Call it what you wish: divine intervention, coincidence, or dumb luck. But yesterday, as I was trying to hone in on what’s been bugging me, I opened Facebook and saw this.
This is it. Exactly. Thank you Rachel for posting it. I only wish I could credit the artist but I don’t know who it is.
So much effort is spent on doing everything except fixing the hole. It’s going to sink the boat. But no, Everyone has to give their opinion instead of helping. This behavior can apply to a hole in a boat, a pandemic, global warming – whatever issue people are busier discussing and criticizing more than solving.
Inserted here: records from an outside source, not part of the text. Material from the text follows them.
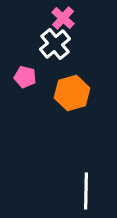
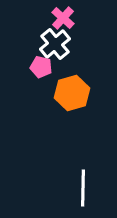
pink pentagon: moved 16 px right, 10 px up
white line: moved 3 px left, 3 px up
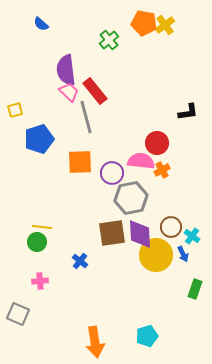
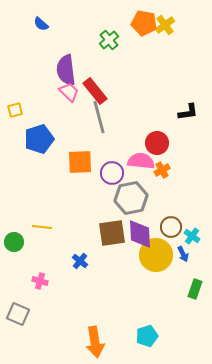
gray line: moved 13 px right
green circle: moved 23 px left
pink cross: rotated 21 degrees clockwise
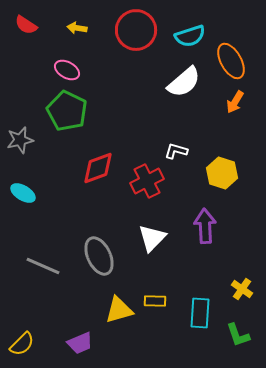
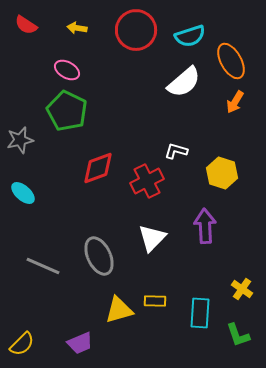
cyan ellipse: rotated 10 degrees clockwise
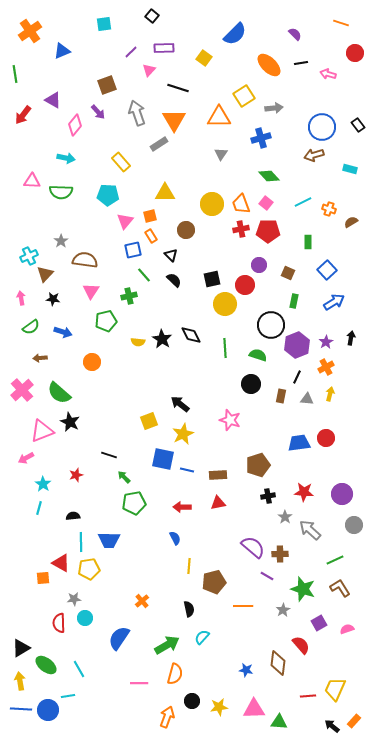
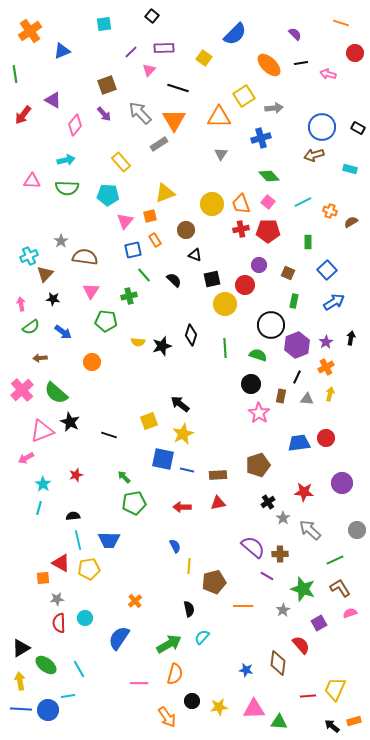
purple arrow at (98, 112): moved 6 px right, 2 px down
gray arrow at (137, 113): moved 3 px right; rotated 25 degrees counterclockwise
black rectangle at (358, 125): moved 3 px down; rotated 24 degrees counterclockwise
cyan arrow at (66, 158): moved 2 px down; rotated 24 degrees counterclockwise
green semicircle at (61, 192): moved 6 px right, 4 px up
yellow triangle at (165, 193): rotated 20 degrees counterclockwise
pink square at (266, 203): moved 2 px right, 1 px up
orange cross at (329, 209): moved 1 px right, 2 px down
orange rectangle at (151, 236): moved 4 px right, 4 px down
black triangle at (171, 255): moved 24 px right; rotated 24 degrees counterclockwise
brown semicircle at (85, 260): moved 3 px up
pink arrow at (21, 298): moved 6 px down
green pentagon at (106, 321): rotated 20 degrees clockwise
blue arrow at (63, 332): rotated 18 degrees clockwise
black diamond at (191, 335): rotated 45 degrees clockwise
black star at (162, 339): moved 7 px down; rotated 24 degrees clockwise
green semicircle at (59, 393): moved 3 px left
pink star at (230, 420): moved 29 px right, 7 px up; rotated 15 degrees clockwise
black line at (109, 455): moved 20 px up
purple circle at (342, 494): moved 11 px up
black cross at (268, 496): moved 6 px down; rotated 24 degrees counterclockwise
gray star at (285, 517): moved 2 px left, 1 px down
gray circle at (354, 525): moved 3 px right, 5 px down
blue semicircle at (175, 538): moved 8 px down
cyan line at (81, 542): moved 3 px left, 2 px up; rotated 12 degrees counterclockwise
gray star at (74, 599): moved 17 px left
orange cross at (142, 601): moved 7 px left
pink semicircle at (347, 629): moved 3 px right, 16 px up
green arrow at (167, 645): moved 2 px right, 1 px up
orange arrow at (167, 717): rotated 125 degrees clockwise
orange rectangle at (354, 721): rotated 32 degrees clockwise
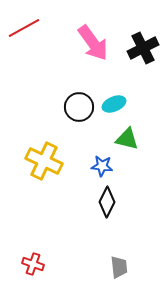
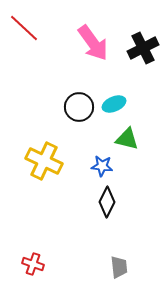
red line: rotated 72 degrees clockwise
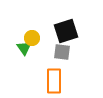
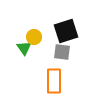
yellow circle: moved 2 px right, 1 px up
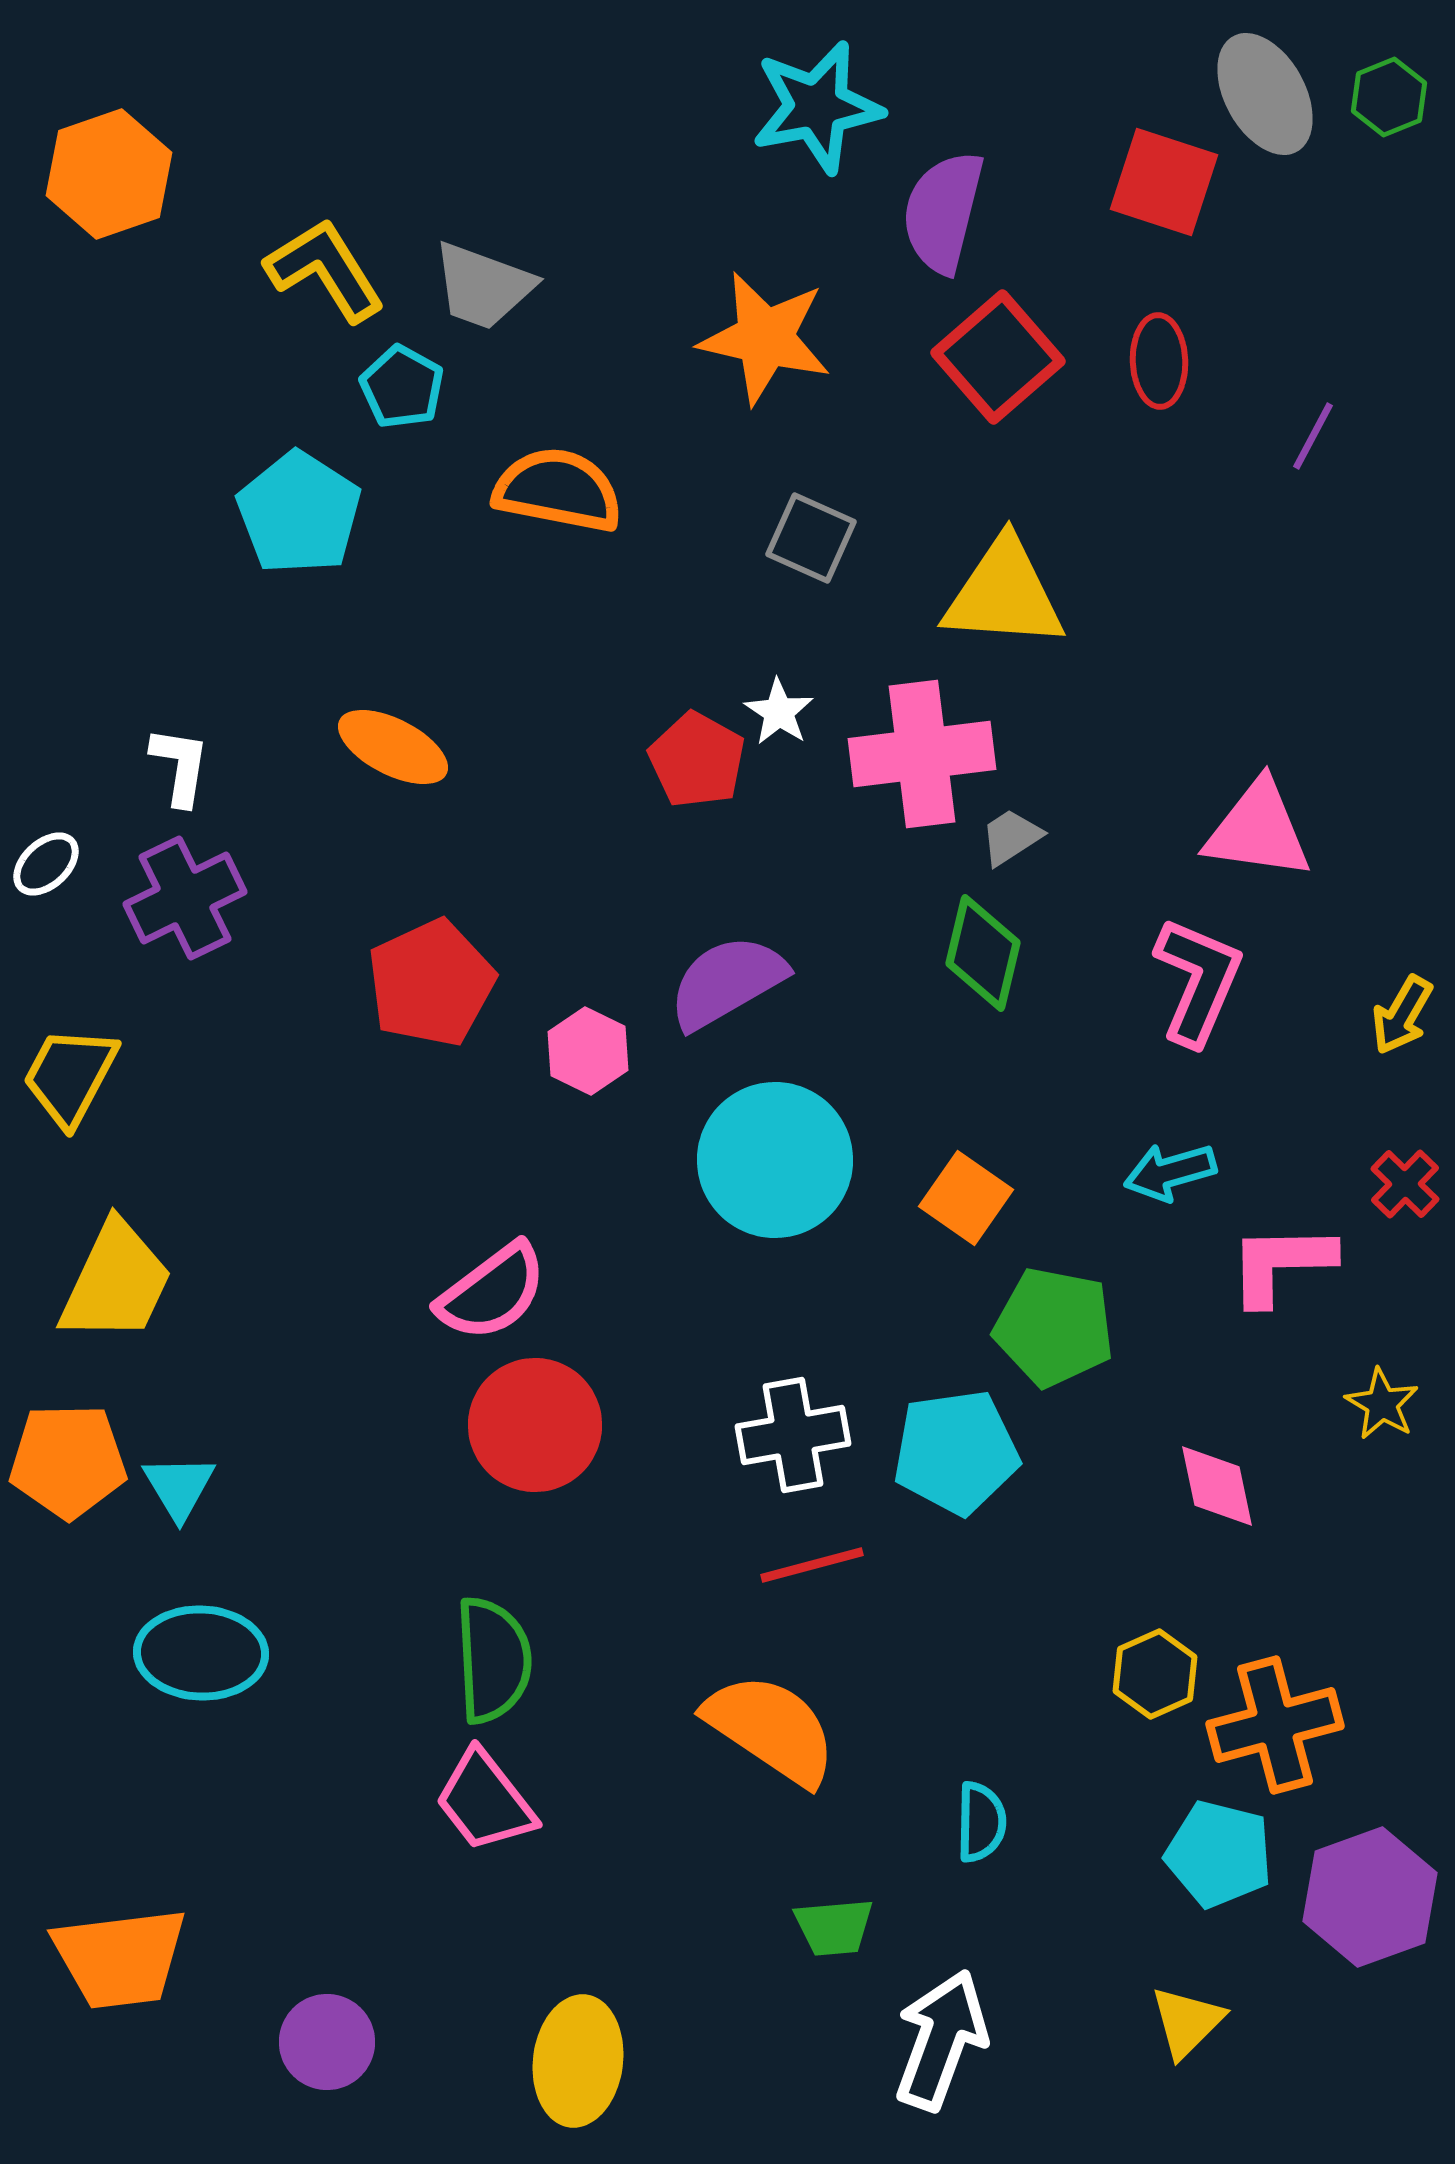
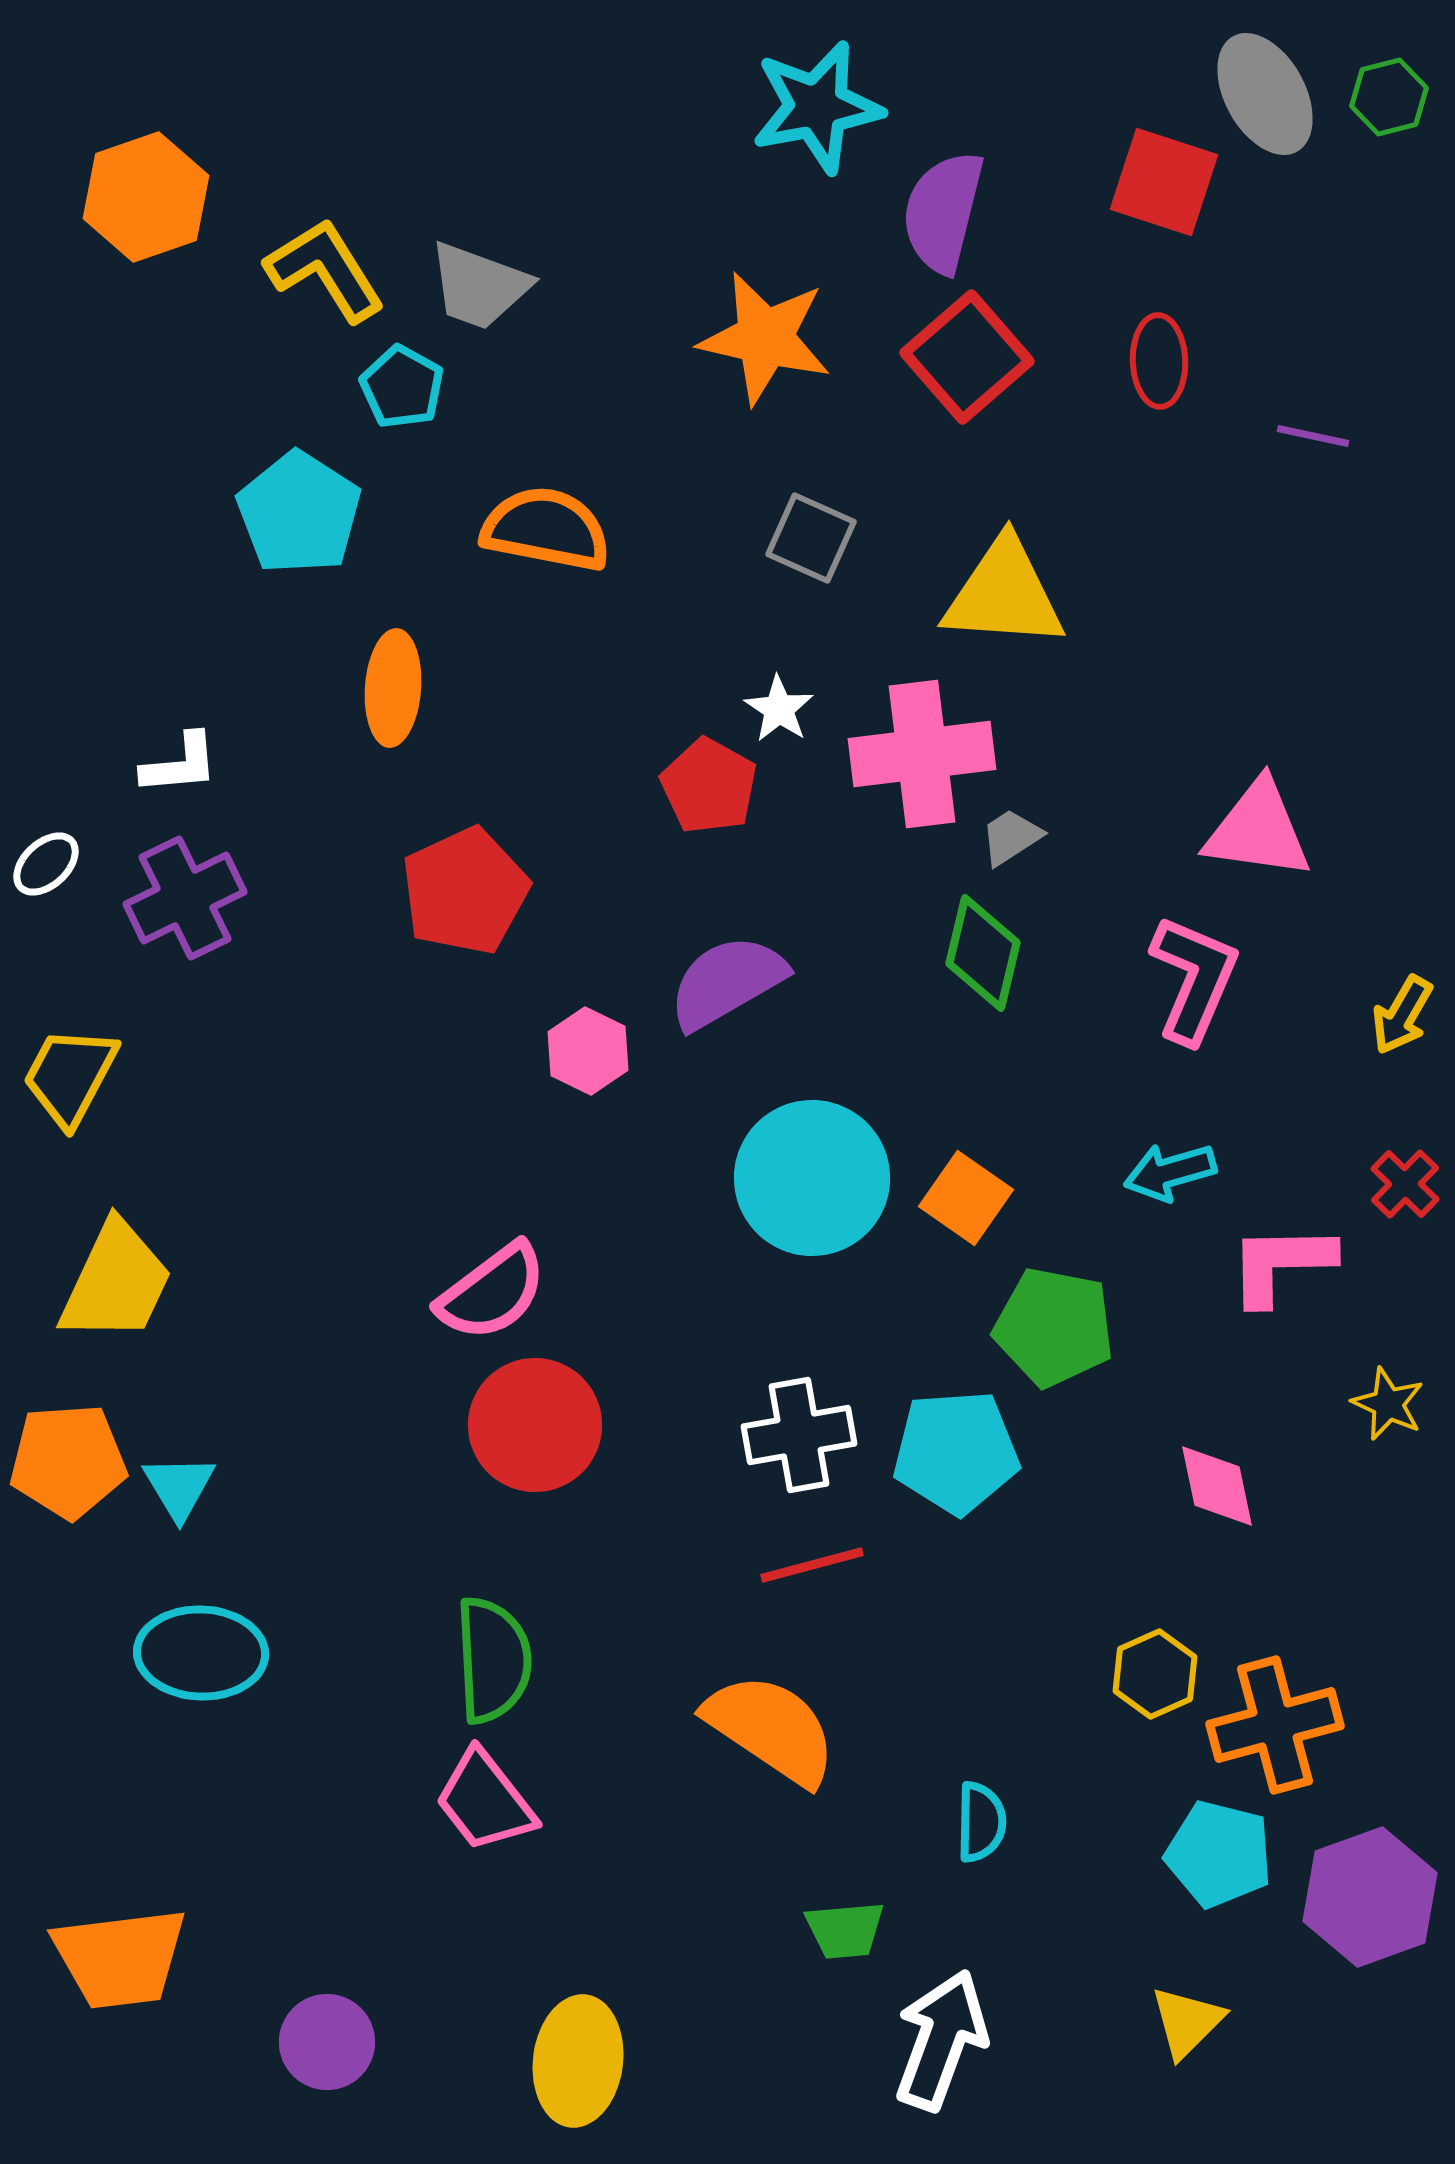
green hexagon at (1389, 97): rotated 8 degrees clockwise
orange hexagon at (109, 174): moved 37 px right, 23 px down
gray trapezoid at (483, 286): moved 4 px left
red square at (998, 357): moved 31 px left
purple line at (1313, 436): rotated 74 degrees clockwise
orange semicircle at (558, 490): moved 12 px left, 39 px down
white star at (779, 712): moved 3 px up
orange ellipse at (393, 747): moved 59 px up; rotated 67 degrees clockwise
red pentagon at (697, 760): moved 12 px right, 26 px down
white L-shape at (180, 766): moved 2 px up; rotated 76 degrees clockwise
pink L-shape at (1198, 981): moved 4 px left, 2 px up
red pentagon at (431, 983): moved 34 px right, 92 px up
cyan circle at (775, 1160): moved 37 px right, 18 px down
yellow star at (1382, 1404): moved 6 px right; rotated 6 degrees counterclockwise
white cross at (793, 1435): moved 6 px right
cyan pentagon at (956, 1452): rotated 4 degrees clockwise
orange pentagon at (68, 1461): rotated 3 degrees counterclockwise
green trapezoid at (834, 1927): moved 11 px right, 3 px down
The only missing reactions to the boat’s hole is outright denial that there’s no hole at all, and blaming the guy who discovered the hole.
The Cycle Continues
I recently read a terrific piece that explains how predictable outrage is. Mark Manson has written a typically brilliant explanation about The Life Cycle of Outrage. It’s about the way people react to major events like, oh, maybe a pandemic.
Here’s what happens, in my analysis of Manson’s analysis: The event itself unfolds and advice from our leaders changes along with it. News spreads to us from so many sources in so many ways. Not everyone gets it at the same time. It’s not like we are all watching the same 3 TV stations or reading the same newspaper, like in days of old. These changes – to many – make the authorities appear to not know what the hell they are doing. Faith and trust erode. The whole thing snowballs. Finally, the authorities are blamed for everything including the event itself. Over and over and over until it makes historians want to weep.
With some exceptions and knowing their top priority is to stay in power, governments largely did what they thought was best for us. They made mistakes. The science changed and they changed. But someone had to be in charge and I’m darn glad it wasn’t me.
And so, as people complain and deflect, the hole in the boat hasn’t been repaired. The vessel is filling with water, and the outcome is not going to be pretty.